Aravind S. Melligeri, Executive Chairman and Chief Executive Officer, Aequs Limited.
Aravind S. Melligeri of Aequs Limited, a Belagavi-based manufacturer of engine systems, landing systems and cargo and interior systems for global aerospace OEMs like Airbus, Boeing, Safran, and Collins Aerospace, said that India requires more aerospace systems and equipment manufacturing firms as the global market for these was huge.
Mr. Melligeri, who is Executive Chairman and Chief Executive Officer of Aegus told The Hindu, “We currently touch/make 5,000 parts of aircraft while each airplane has 20,000 to 30,000 different machine parts. This indicates a huge market opportunity for us. India requires 10 more Aequs kind of companies.‘’
Mr. Melligeri said India has to ultimately focus on building a national aircraft. “We have the expertise for it,” he said on the sidelines of the company’s IPO announcement here on Tuesday.
Airbus is the majority customer for Aequs and it supplies several components to the airplane manufacturer while Boeing, which came on board through an earlier acquisition in the U.S, currently accounts for 15% of the business, but is a growing chunk along with all other customers and verticals, according to Mr. Melligeri.
He said the aerospace industry grew between 2003 and 2020 without any down cycle and industries usually witness. However, the pandemic hit it hard, and yet the market grew back in 2021.
Geo-political challenges
However, geo-political challenges, such as Russia-Ukraine war, have adversely impacted the growth of India’s aerospace manufacturing sector. “Such challenges put stress on the supply chain for instance, supply of Titanium from Russia was under constraint, also the U.S. had said they won’t buy it from Russia.”

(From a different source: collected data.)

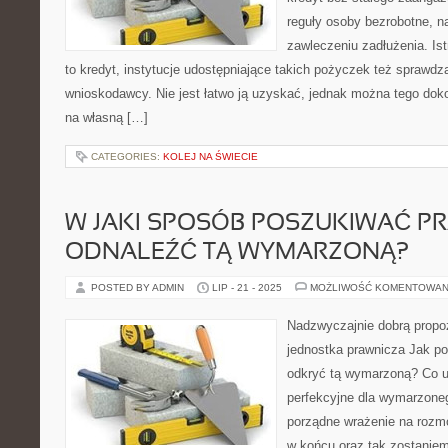
reguły osoby bezrobotne, n
zawleczeniu zadłużenia. Ist
to kredyt, instytucje udostępniające takich pożyczek też sprawd
wnioskodawcy. Nie jest łatwo ją uzyskać, jednak można tego doko
na własną […]
CATEGORIES:
KOLEJ NA ŚWIECIE
W JAKI SPOSÓB POSZUKIWAĆ PR
ODNALEŹĆ TĄ WYMARZONĄ?
POSTED BY ADMIN
LIP - 21 - 2025
MOŻLIWOŚĆ KOMENTOWAN
Nadzwyczajnie dobrą propoz
jednostka prawnicza Jak p
odkryć tą wymarzoną? Co u
perfekcyjne dla wymarzoneg
porządne wrażenie na rozmo
w końcu oraz tak zostanie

We should have a mechanism to overcome these global supply related challenges, especially when the aerospace industry is global and everyone wants to see the aircraft fly, Mr. Melligeri commented, observing that enterprises in Europe did not face shortage of Titanium as they weren’t under any purchase restrictions from Russia.
Consumer electronics
Aequs has also invested ₹600 crore in consumer electronics business in the last 24 months in Hubballi, to manufacture portable computer parts, smart devices and multipurpose wearables, he said.
Aequs’ Initial Public Offer (IPO), scheduled to open on Wednesday, comprises a fresh issue of equity shares aggregating up to ₹670 crore and an offer for sale of up to 2,03,07,393 equity shares of face value of ₹10 each. The price band of the offer has been fixed at ₹118 to ₹124 per Equity Share.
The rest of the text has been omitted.